Dante venne eletto tra i priori dal 15 giugno al 15 agosto del 1300, nel 1301 per via
di certe esigenze si schiera con i bianchi e il 27 gennaio del 1302 viene condannato
per due anni all’esilio, accusato di baratteria con l’aggravante di essersi dimostrato
ostile al papa. La teoria politica di Dante venne da lui espressa in diverse opere, ma
in entrambe Dante giunge a delle conclusioni:
-l’impero e il papato sono due organismi universali voluti dalla provvidenza divina; è
empio che qualcuno si contrapponga loro e che l’imperatore e il papa si comportino
indegnamente.
-l’impero si deve occupare della felicità terrena degli uomini; il papato di quella
ultraterrena.
Nella divina commedia egli scrive dei brani di argomento politico, per esempio nel
canto XVI del purgatorio con Marco Lombardo che espone la teoria dei due soli:
Roma un tempo aveva due soli, che illuminavano due strade diverse, poi però un
sole ha spento l’altro cosicché ora c’è una intollerabile confusione tra funzione civile
e funzione religiosa.
Secondo dante la colpa ricade sul papato che esce dal proprio ruolo e si arroga il
potere temporale che spetta all’impero. A ciò si deve la corruzione morale delle
gerarchie ecclesiastiche, che deriverebbe dalla donazione di Costantino.

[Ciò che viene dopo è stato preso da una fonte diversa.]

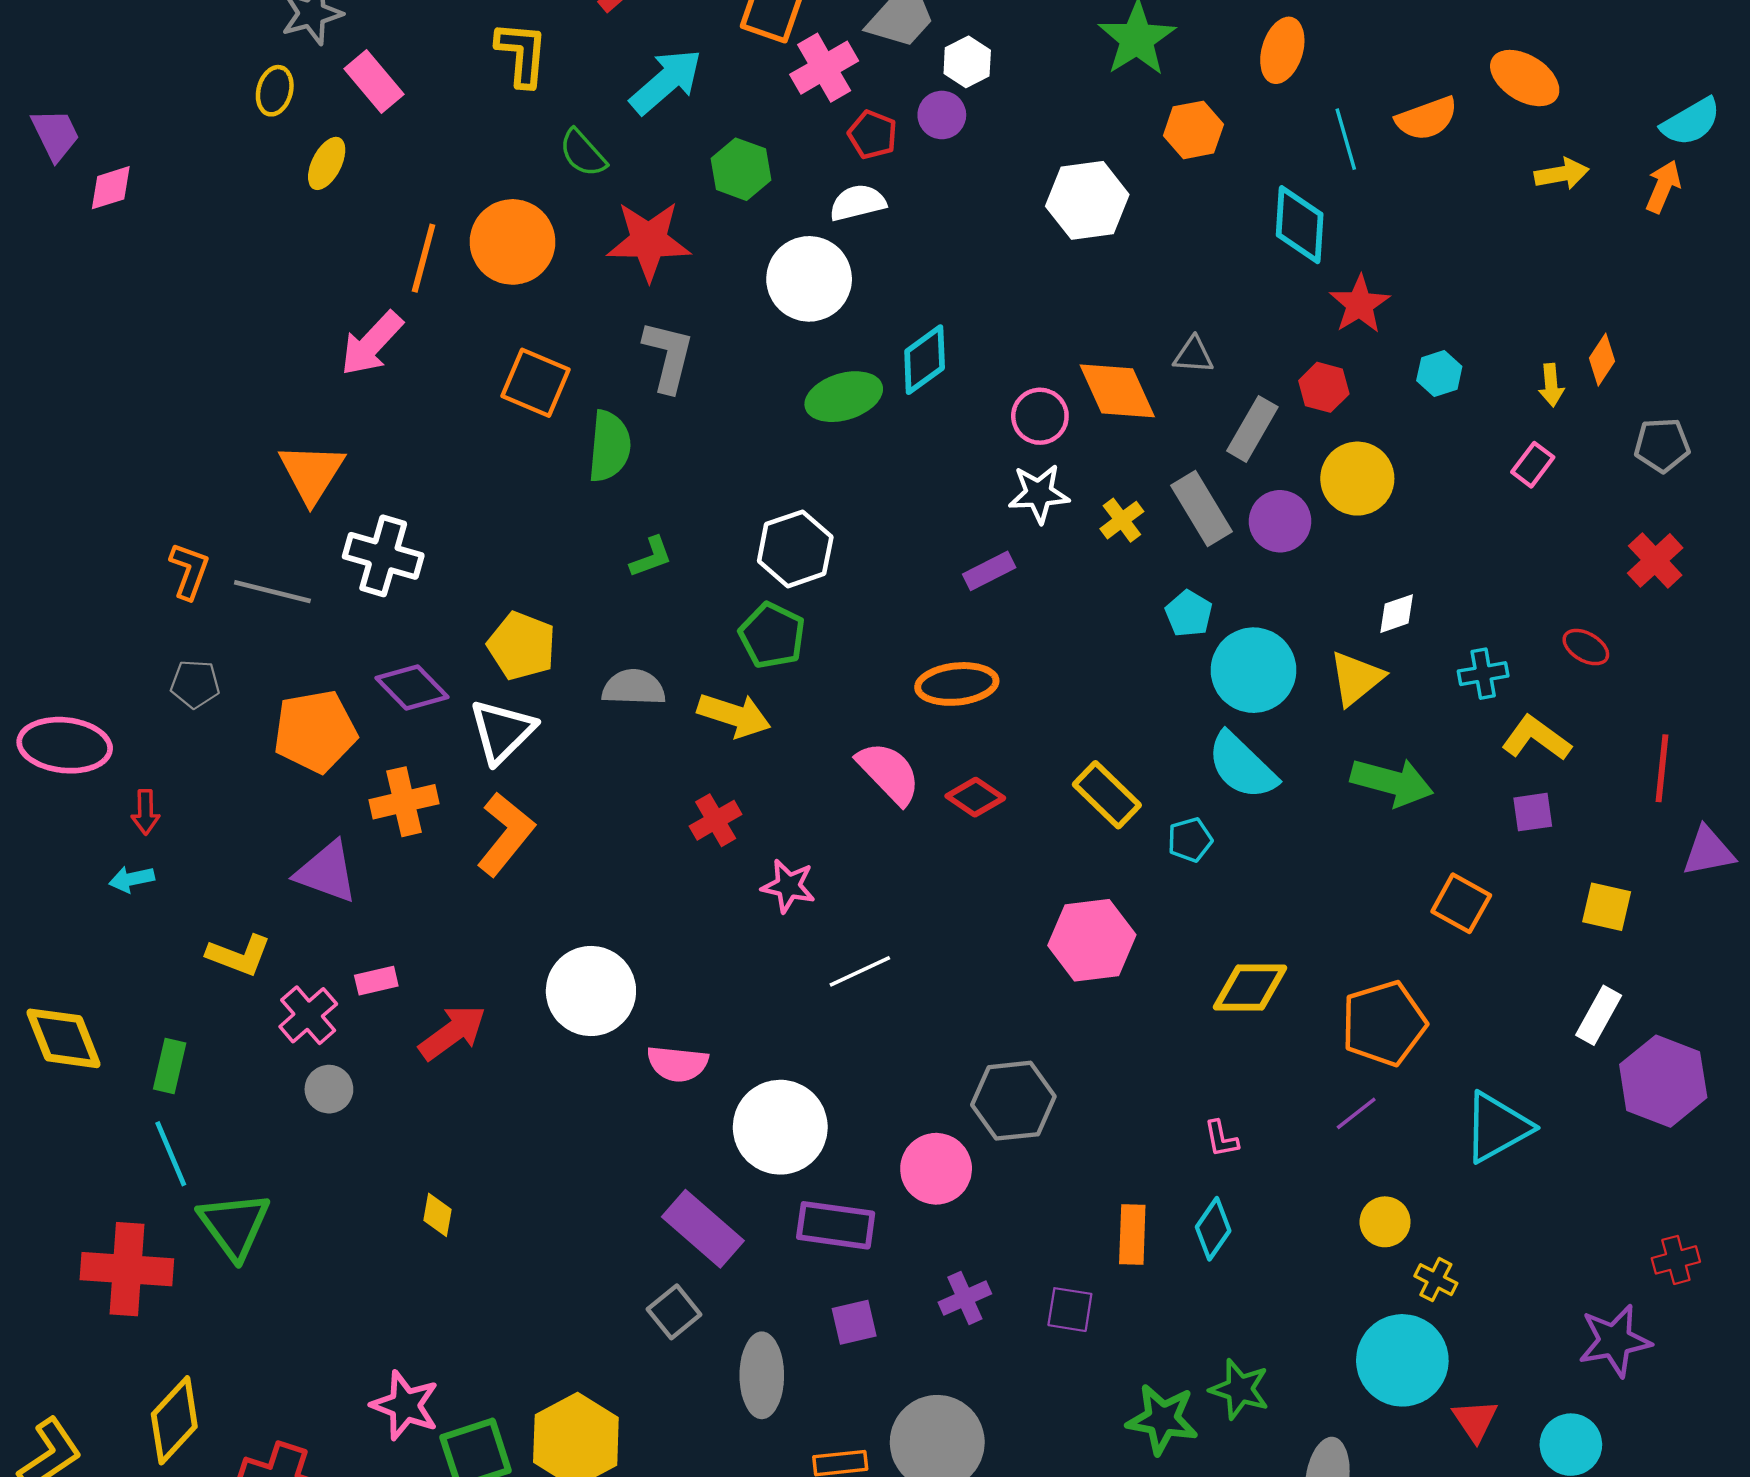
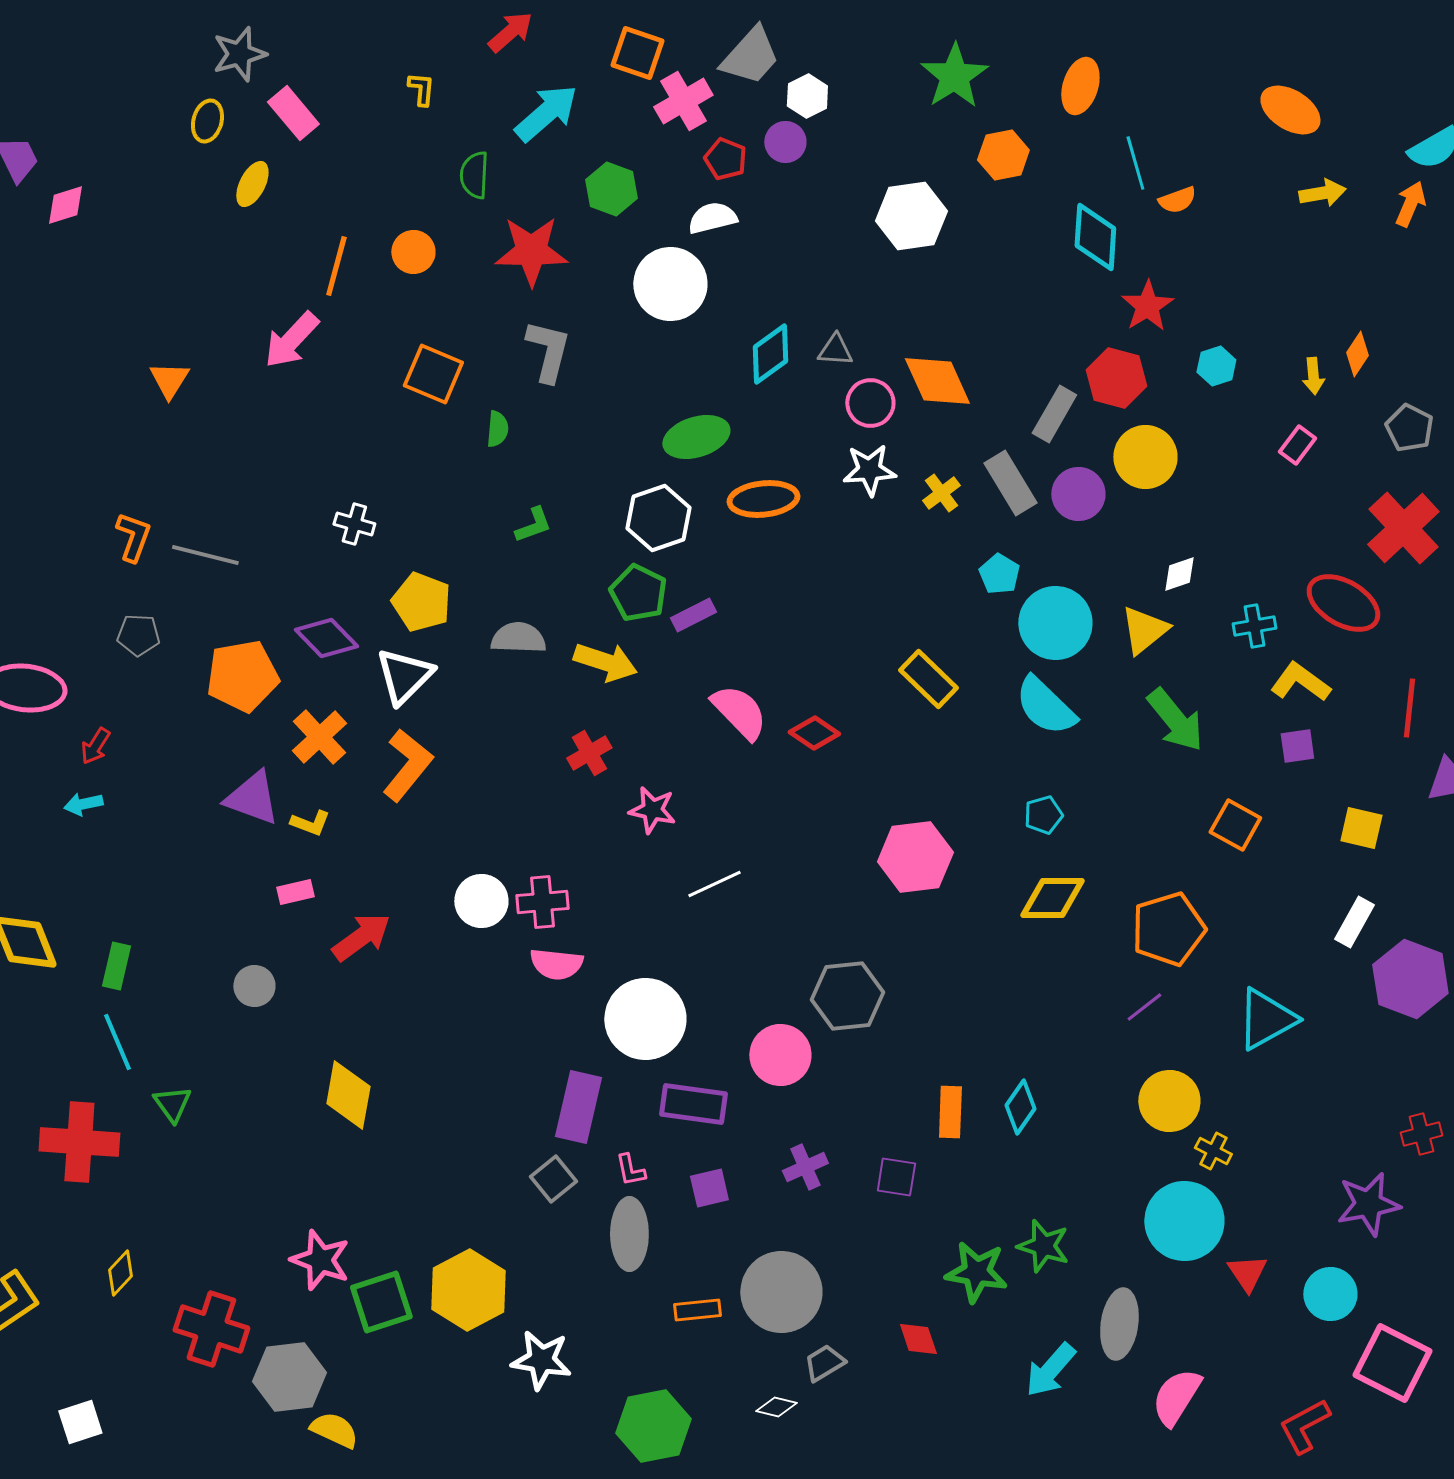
yellow L-shape: (522, 54) -> (421, 89), size x0.6
orange semicircle: (1427, 118) -> (1177, 200), moved, size x0.7
green semicircle: (583, 153) -> (474, 175), turned 45
orange circle: (512, 242) -> (413, 252), size x0.6
gray triangle: (1193, 355) -> (835, 350), moved
red hexagon: (1324, 387) -> (1116, 378), size x1.4
green ellipse: (844, 397) -> (696, 437), moved
gray pentagon: (1662, 445) -> (1409, 428), turned 30
green semicircle: (609, 446) -> (497, 429), size x0.6
orange triangle: (312, 473) -> (169, 380), moved, size x0.7
white cross: (383, 556) -> (354, 524), moved, size x0.6
red cross: (1655, 560) -> (1403, 528), size x1.5
purple rectangle: (989, 571) -> (693, 615), moved
red ellipse: (1586, 647) -> (1343, 603), size x1.8
orange ellipse: (957, 684) -> (763, 499), moved
green arrow: (1392, 782) -> (1175, 720), turned 36
yellow rectangle: (1107, 795) -> (928, 679), moved
orange cross: (404, 802) -> (319, 737), turned -30
red arrow: (145, 812) -> (95, 746), turned 33
cyan pentagon: (1190, 840) -> (1043, 815), moved
yellow L-shape: (239, 955) -> (310, 823), moved, size x0.7
white circle: (591, 991) -> (481, 901), size x0.7
pink cross: (308, 1015) -> (542, 902), moved, turned 36
pink L-shape: (1221, 1139) -> (630, 1170), moved
yellow diamond: (437, 1215) -> (348, 1095), size x1.8
yellow circle: (1385, 1222) -> (1169, 1101), size x1.4
green triangle: (234, 1225) -> (172, 1104), size x0.6
purple rectangle: (703, 1229) -> (578, 1107), turned 62
yellow diamond: (174, 1420) -> (120, 1273), size x0.6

Le teorie politiche di Dante sono racchiuse nel De Monarchia un trattato composto
in latino e diviso in tre libri:
- nel primo afferma la necessità divina dell’impero
-nel secondo afferma che il popolo di Roma si può fregiare del titolo imperiale
-nel terzo si tratta il rapporto tra impero e papato.
Dante riafferma la teoria dei due soli, in quanto il papa si deve occupare della felicità
ultraterrena, mentre invece l’imperatore si deve occupare della felicità terrena.